# Linear Regression Practice

In this notebook we'll practice linear regresssions on a new data set of real estate transactions from Sacramento.

Start by [downloading](https://trello-attachments.s3.amazonaws.com/5679b2e91535c674fadb2efe/56b39dbfc8bbe91b11d49e9f/bb26a8e51e1bb392f94c7d7f045b875c/Sacramentorealestatetransactions.csv) the data.

In the next cell load the data using pandas. Once you have a data frame, use `data.head()` to look at the first few rows.

In [None]:
%matplotlib inline
import pandas as pd

filename = "data/Sacramentorealestatetransactions.csv"

data = pd.read_csv(filename)

# We need to process the dates to be datetime variables
data["sale_date"] = pd.to_datetime(data["sale_date"])

data.head()

## Visualize the Data
The data set contains a number of variables that may be correlated with the price of the properties. Make plots of the relevant variables versus the column "price".

In [None]:
import seaborn as sns
from matplotlib import pyplot as plt

# There are many valid solutions.

# For the numerical variables
for column in ["zip", "beds", "baths", "sq__ft", "latitude", "longitude"]:
    data.plot.scatter(x=column, y="price")

In [None]:
# For the categorical variables
for column in ["city", "zip", "type"]:
    sns.swarmplot(x=column, y="price", data=data);
    sns.plt.show()

In [None]:
# For date:

plt.plot_date(data["sale_date"], data["price"])
plt.show()

# or better yet

sns.swarmplot(x="sale_date", y="price", data=data);
sns.plt.show()

## Regressions

* Perform a series of regressions on various combinations of the independent variables.
* Plot the predicted values versus the true values
* Which combinations gives the best fit?

### Solutions

Solutions will vary greatly per student depending on the variables they choose and the toolkit.
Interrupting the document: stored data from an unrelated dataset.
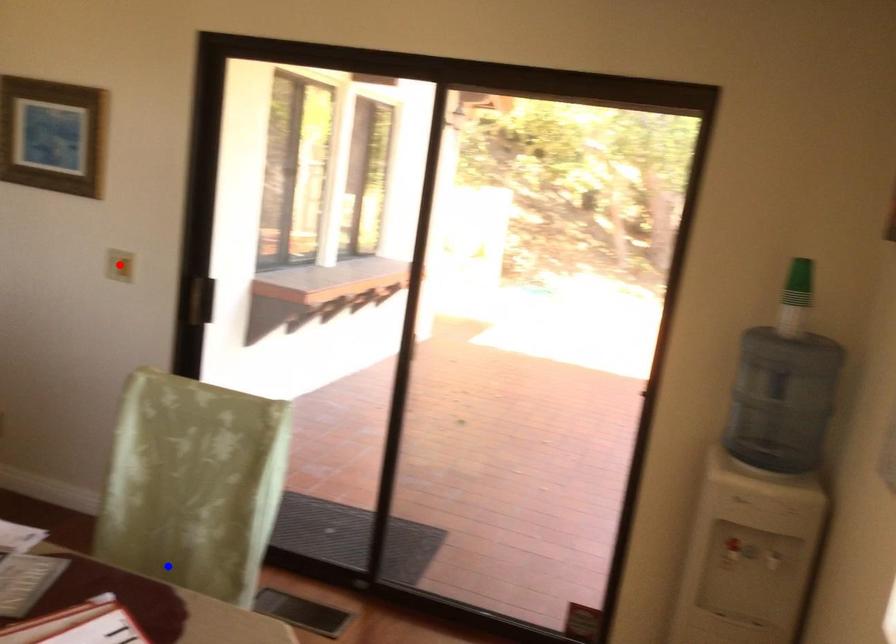 Question: In the image, two points are highlighted. Which point is nearer to the camera? Reply with the corresponding letter.

Choices:
 (A) blue point
 (B) red point

Answer: (A) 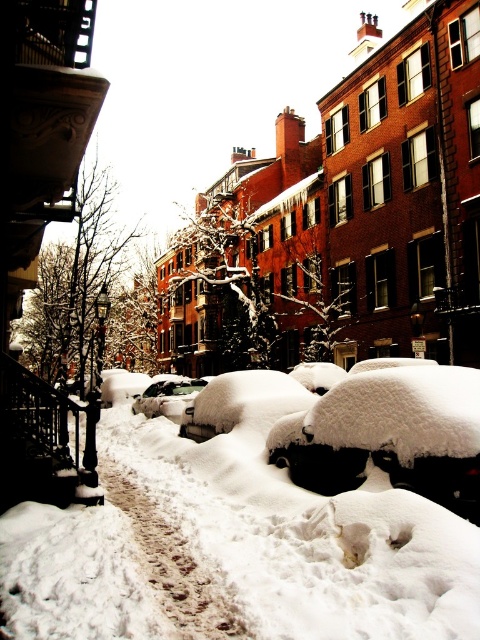 You are standing at the edge of the street in the winter scene. You see the white fluffy snow at center and the shiny silver car at center. Which object is closer to you?

The white fluffy snow at center is closer to the viewer than the shiny silver car at center.

You are a delivery person trying to reach the shiny silver car at center to drop off a package. However, there is white fluffy snow at center in your way. From the perspective of an observer standing at the starting point, which direction should you move to avoid the snow and reach the car?

The white fluffy snow at center is on the right side of the shiny silver car at center, so to avoid the snow and reach the car, you should move to the left side of the white fluffy snow at center. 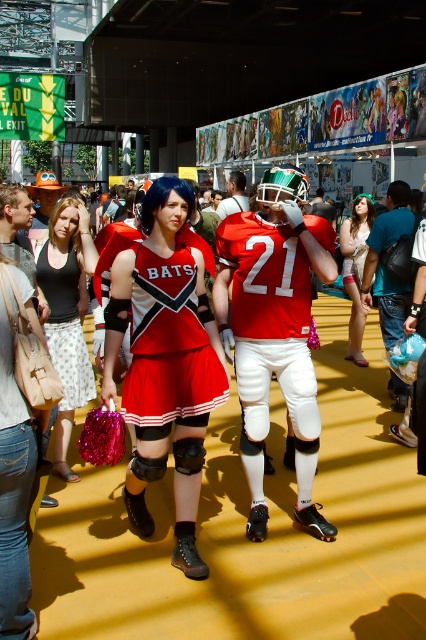 Between point (207, 396) and point (216, 276), which one is positioned in front?

Positioned in front is point (207, 396).

Who is positioned more to the left, matte red cheerleader outfit at center or matte red football uniform at center?

matte red cheerleader outfit at center

Between point (210, 324) and point (317, 269), which one is positioned behind?

Point (317, 269)

Locate an element on the screen. matte red cheerleader outfit at center is located at coordinates (164, 362).

Between matte red cheerleader outfit at center and matte white dress at center, which one is positioned lower?

matte red cheerleader outfit at center is below.

Does matte red cheerleader outfit at center have a smaller size compared to matte white dress at center?

Yes, matte red cheerleader outfit at center is smaller than matte white dress at center.

The height and width of the screenshot is (640, 426). Find the location of `matte red cheerleader outfit at center`. matte red cheerleader outfit at center is located at coordinates (164, 362).

Which is more to the right, matte red cheerleading uniform at center or matte black tank top at center?

Positioned to the right is matte red cheerleading uniform at center.

Between point (192, 284) and point (66, 236), which one is positioned in front?

Positioned in front is point (192, 284).

At what (x,y) coordinates should I click in order to perform the action: click on matte red cheerleading uniform at center. Please return your answer as a coordinate pair (x, y). The image size is (426, 640). Looking at the image, I should click on (169, 346). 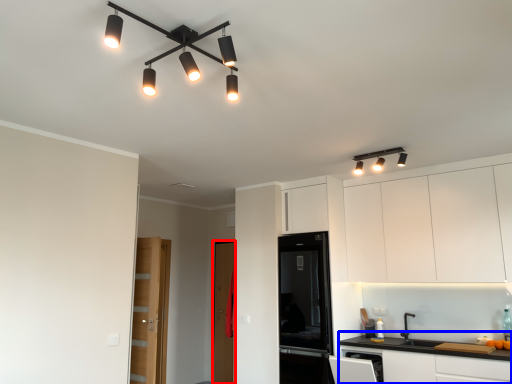 Question: Among these objects, which one is farthest to the camera, glass door (highlighted by a red box) or cabinetry (highlighted by a blue box)?

Choices:
 (A) glass door
 (B) cabinetry

Answer: (A)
Look for students using `mean_squared_error` to compare models. Good models will likely use the property type and square footage.


In [None]:
import statsmodels.api as sm

X = data[["zip", "beds", "baths", "sq__ft", "latitude", "longitude"]]
y = data["price"]

model = sm.OLS(y, X).fit()
predictions = model.predict(X)

# Print out the statistics
print model.summary()

# Plot the model
plt.scatter(predictions, y, s=30, c='r', marker='+', zorder=10)
plt.xlabel("Predicted Values")
plt.ylabel("Actual Price")
plt.show()
print "MSE:", model.mse_model


## Bonus Exercises

* Can you improve your models by fitting separate models to each city? To each type? Why or why not?
* Are there any data points that are significant outliers? Does you models improve if you remove these points?
* Find the best model you can with three variables
* Are longitude and latitude useful separately? Try adding each and both to another model and look for mean_squared_error improvement
* Can you find any significant correlations between the non-price variables? Which ones?

### Again solutions will vary greatly depending on the variables the student uses. Just look for logical attempts to address the exercises.